Both Kelloggs are eager to see computer science opportunities increase at St. Albans. Says Martin: “Learning how to interact with computers is important to everyone in every field. Students need to learn to use technology responsibly.” Martin also advocates familiarity with an increasingly popular concept known as “computational thinking,” described by Columbia University professor Jeannette Wing, who coined the phrase, as “solving problems, designing systems, and understanding human behavior by drawing on the concepts fundamental to computer science.“ Says Martin: “Many systems—traffic, biology, human psychology, the functioning of the brain—can be modeled as computations.
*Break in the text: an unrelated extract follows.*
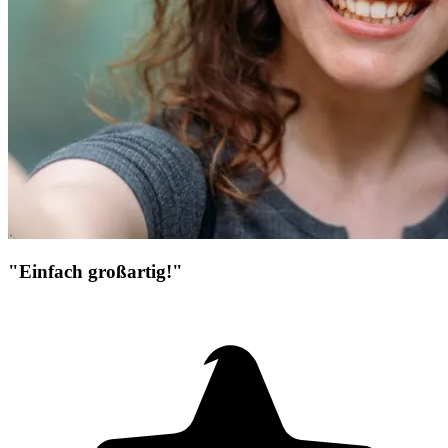
"Einfach großartig!"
You need to think computationally to reason about these kinds of models, which are important in many fields.”
Martin’s current research as a second-year doctoral student involves working on more efficient and effective software that automatically removes errors from programs. Martin explains: “We’re building new systems that allow programmers not to worry about specific kinds of errors.” According to Martin’s bio on his university’s website: “I like to work on problems where we automate some boring, time-consuming or otherwise not-the-best-thing-ever part of a developer’s life. That way we can all spend our time working on the tough problems that machines can’t solve—yet?!
Martin is also publishing papers about his research. Both Kelloggs thank St. Albans for strengthening Martin’s skills as a writer. Says David: “Going to a school run by English teachers—Martin’s least favorite subject—paid off when he entered the tech field. He had a massive leg up on his classmates as an undergraduate studying computer science at the University of Virginia. Other students in his classes had a similar level of technical skills, but they hadn’t had the exposure to how to write.” Adds Martin: “Being able to write is really important even if—or especially if—you go into a highly technical field.”
Martin’s goal: to become a tenured professor of computer science at a research university. “I want to make a fundamental contribution to advancing the state of the art,” says Martin. “And that’s what I can do as a researcher.” No surprise: Martin learned from Mr. Hansen that if you’re doing something right, you should do it all the way.